Stephanie Hollings, an international business student at the Darla Moore School of Business, was burned at the stake last week following an investigation that proved she was heavily involved in the use of witchcraft.

 

The University of South Carolina Student Code of Conduct specifically prohibits the employ of witchcraft for academic gain. Punishments for violating the terms of this agreement can be quite severe.

 

The accusations against Ms.

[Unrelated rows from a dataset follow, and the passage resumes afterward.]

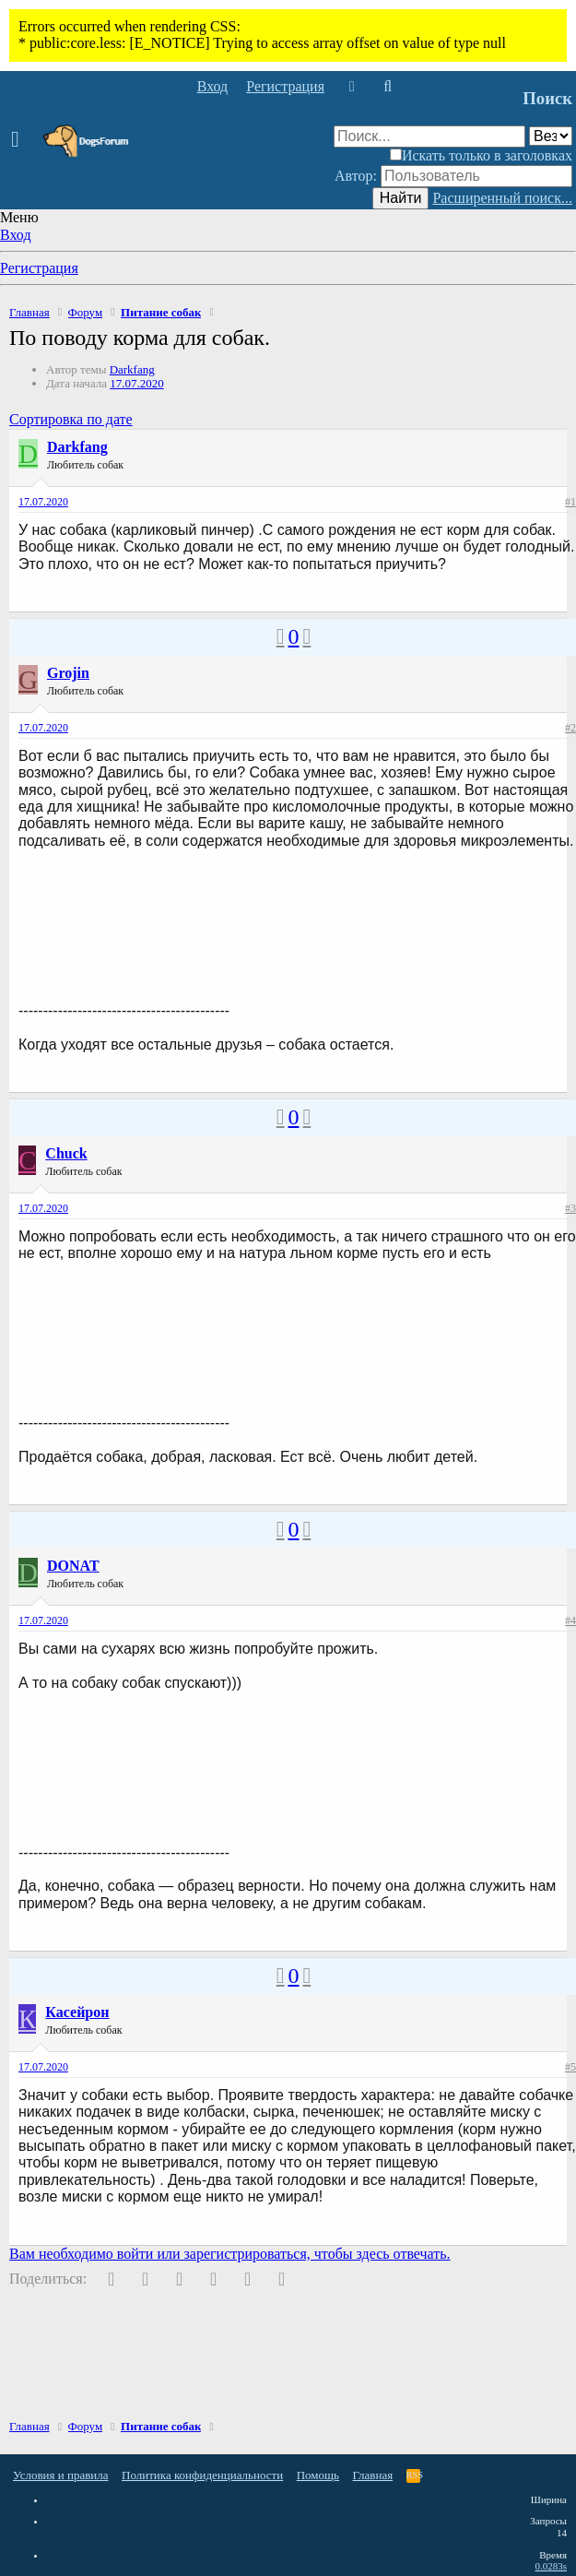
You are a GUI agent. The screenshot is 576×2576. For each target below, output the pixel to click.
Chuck (66, 1153)
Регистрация (39, 268)
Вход (15, 235)
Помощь (318, 2475)
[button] (21, 140)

Hollings were first lodged by a group of students who found it suspicious that Hollings had not only managed to attend all her 8a.m. classes this semester, but also maintained a 4.0GPA while being involved in several student organizations.

 

“At first we were as skeptical as you are,” spoke Nancy Buchan, Associate Dean of Undergraduate Programs, “but after close examination of her individual class grades, we determined that the students had been correct in their initial accusation of witchcraft.”

 

The Witch Trial consisted of several testimonies from students and teaching staff, an aggressive recitation of the Lord’s Prayer, and a “Trial by Water,” though the latter had to be withdrawn once it was discovered that most adults have received swimming instruction at some point in their lives.

 

“It was suggested to us that maybe she wasn’t a witch. Maybe she’s just smart. Well answer me this—if she’s so smart, why’d she let herself get burned as a witch?” spoke the head of the disciplinary committee, John Masters.

 

“Look we didn’t want to make a whole spectacle of the thing,” said Dean Peter Brews, standing before an 11-foot high pillar of smoke and flame, “but everyone knows you have to burn witches if you really want them gone for good. That’s just common sense.”

 

Professor of history Kathryn Edwards has dropped her fall semester schedule in order to consult the Senior Administrative Staff at the Darla Moore School.

 

“Listen, there’s only two things that can survive a nuclear holocaust, and that’s cockroaches and witches,” spoke Professor Edwards. “They’re pests. If you don’t deal with the problem early on, pretty soon you’ll have a whole swarm of witches! Nobody wants that.”

 

In order to prevent a widespread witch infestation, Dean Brews has organized a precautionary Witch Hunt to be scheduled for the end of this month. The Dean invites all interested students and faculty to participate.